§ **WHAT IS REQUIRED**
Begin at the line containing "今回はチマメ隊の3人♥" and retype each line through the end of the records exactly. Include nothing else and no pictures.
──────────
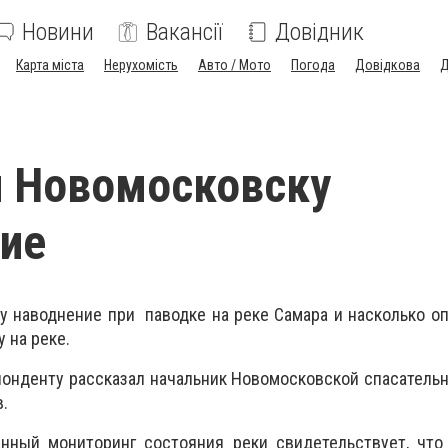
Новини
Вакансії
Довідник
Карта міста
Нерухомість
Авто / Мото
Погода
Довідкова
Д
и Новомосковску
ие
у наводнение при паводке на реке Самара и насколько о
 на реке.
онденту рассказал начальник Новомосковской спасатель
.
янный мониторинг состояния реки свидетельствует, что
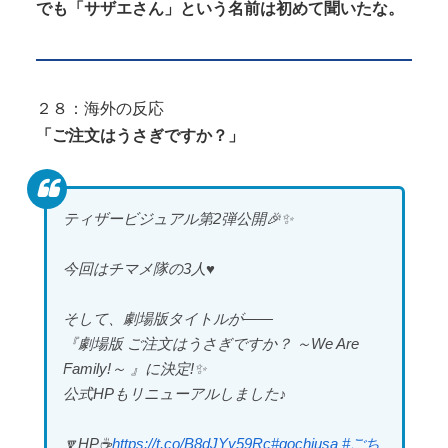
でも「サザエさん」という名前は初めて聞いたな。
２８：海外の反応
「ご注文はうさぎですか？」
ティザービジュアル第2弾公開🎉✨
今回はチマメ隊の3人♥
そして、劇場版タイトルが――
『劇場版 ご注文はうさぎですか？ ～We Are
Family!～ 』に決定!✨
公式HPもリニューアルしました♪
🔽HP☕
https://t.co/B8dJYy59Rc
#gochiusa
#ごち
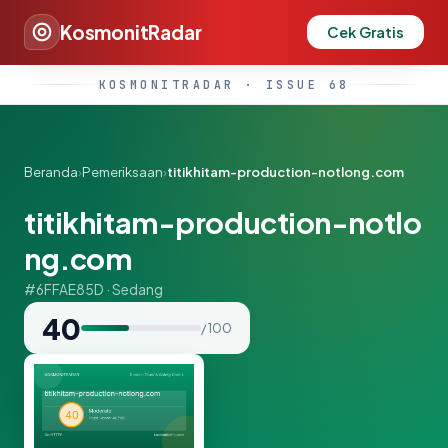
KosmonitRadar
Cek Gratis
KOSMONITRADAR · ISSUE 68
Beranda
›
Pemeriksaan
›
titikhitam-production-notlong.com
titikhitam-production-notlo
ng.com
#6FFAE85D · Sedang
40
/ 100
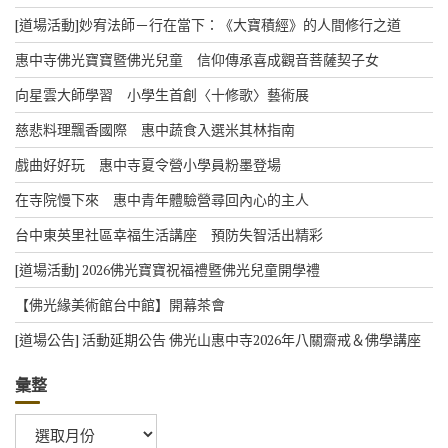
e
[道場活動]妙宥法師－行在當下：《大寶積經》的人間修行之道
惠中寺佛光寶寶暨佛光兒童 信仰傳承喜成觀音菩薩契子女
向星雲大師學習 小學生首創〈十修歌〉藝術展
慈悲料理飄香國際 惠中蔬食入選米其林指南
戲曲好好玩 惠中寺夏令營小學員粉墨登場
在寺院慢下來 惠中青年體驗營尋回內心的主人
台中東英里社區幸福生活講座 預防失智活出精彩
[道場活動] 2026佛光寶寶祝福禮暨佛光兒童開學禮
【佛光緣美術館台中館】開幕茶會
[道場公告] 活動延期公告 佛光山惠中寺2026年八關齋戒＆佛學講座
彙整
彙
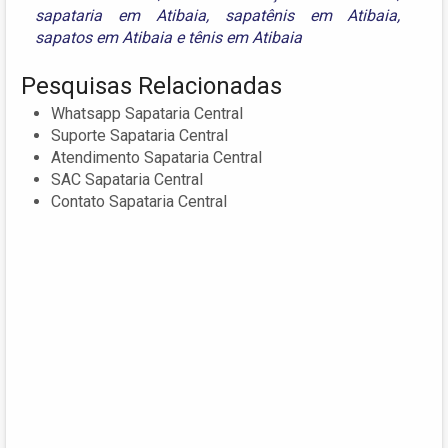
sapataria em Atibaia
,
sapatênis em Atibaia
,
sapatos em Atibaia
e
tênis em Atibaia
Pesquisas Relacionadas
Whatsapp Sapataria Central
Suporte Sapataria Central
Atendimento Sapataria Central
SAC Sapataria Central
Contato Sapataria Central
──────────
§ **SOLUTION BELOW**
今回はチマメ隊の3人♥
そして、劇場版タイトルが――
『劇場版 ご注文はうさぎですか？ ～We Are
Family!～ 』に決定!✨
公式HPもリニューアルしました♪
🔽HP☕
https://t.co/B8dJYy59Rc
#gochiusa
#ごち
KosmonitRadar
Cek Gratis
KOSMONITRADAR · ISSUE 68
Beranda
›
Pemeriksaan
›
titikhitam-production-notlong.com
titikhitam-production-notlo
ng.com
#6FFAE85D · Sedang
40
/ 100
e
[道場活動]妙宥法師－行在當下：《大寶積經》的人間修行之道
惠中寺佛光寶寶暨佛光兒童 信仰傳承喜成觀音菩薩契子女
向星雲大師學習 小學生首創〈十修歌〉藝術展
慈悲料理飄香國際 惠中蔬食入選米其林指南
戲曲好好玩 惠中寺夏令營小學員粉墨登場
在寺院慢下來 惠中青年體驗營尋回內心的主人
台中東英里社區幸福生活講座 預防失智活出精彩
[道場活動] 2026佛光寶寶祝福禮暨佛光兒童開學禮
【佛光緣美術館台中館】開幕茶會
[道場公告] 活動延期公告 佛光山惠中寺2026年八關齋戒＆佛學講座
彙整
彙
sapataria em Atibaia
,
sapatênis em Atibaia
,
sapatos em Atibaia
e
tênis em Atibaia
Pesquisas Relacionadas
Whatsapp Sapataria Central
Suporte Sapataria Central
Atendimento Sapataria Central
SAC Sapataria Central
Contato Sapataria Central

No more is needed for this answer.